James Miller


Saturday, October 16, 2004


Computer Costs

Mike Gray in The Times makes a lot of interesting observations on the cost of computing.

As a reasonably successful computer programmer, whose software has been used for the last thirty years to manage a fair proportion of major projects all over the world from North Sea Oil to the Space Shuttle and truck and car plants to the Jubilee line, let me enlighten him.

In the sixties it was said by a senior man in ICL, that if it takes one man, one year to write a computer program, then it will take two men two years and two hundred and fifty six men, two hundred and fifty six years. It may be a bit of an exaggeration but if you look at all the successful software, then you will often find that in many cases, the team that actually did the programming is very small and often a single person of perhaps strange habits.

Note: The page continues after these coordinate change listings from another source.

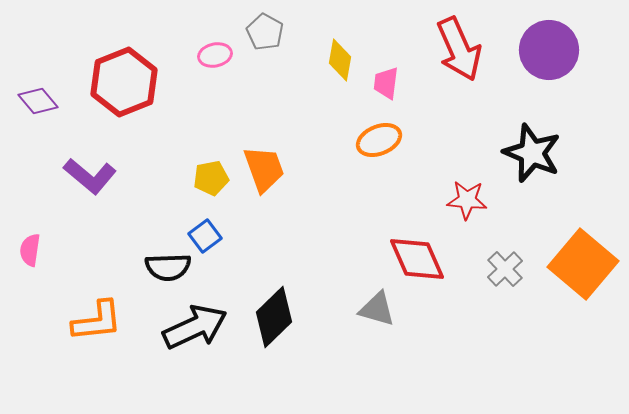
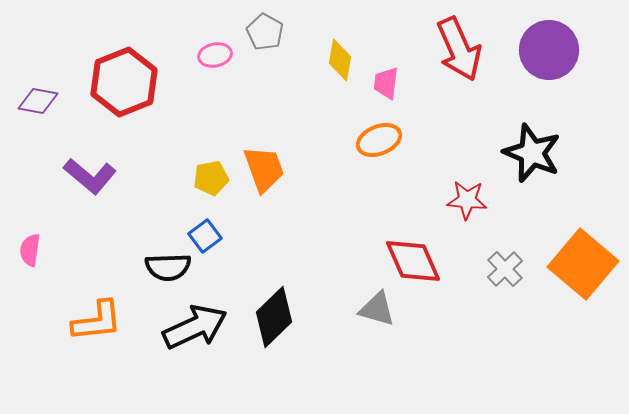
purple diamond: rotated 39 degrees counterclockwise
red diamond: moved 4 px left, 2 px down
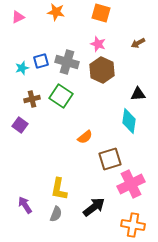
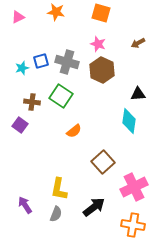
brown cross: moved 3 px down; rotated 21 degrees clockwise
orange semicircle: moved 11 px left, 6 px up
brown square: moved 7 px left, 3 px down; rotated 25 degrees counterclockwise
pink cross: moved 3 px right, 3 px down
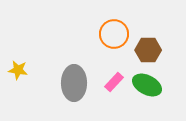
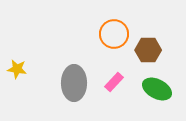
yellow star: moved 1 px left, 1 px up
green ellipse: moved 10 px right, 4 px down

And where the system was successful, they were generally rewarded with large amounts of money.

This is anathema to most that commission computer systems and especially to civil servants, who would never allow someone to earn more than they do.

So they persist in using the failed policy of appointing large consultancies, rather than small innovative companies to produce the systems they need. They never apply the common sense rule of perhaps asking three or four people to design and build competing critical modules, that any production engineer at Ford, BMW or BP would think second nature.

Hence they get locked into spiralling costs and late delivery that are in the suppliers’ rather than the taxpayers’ interest.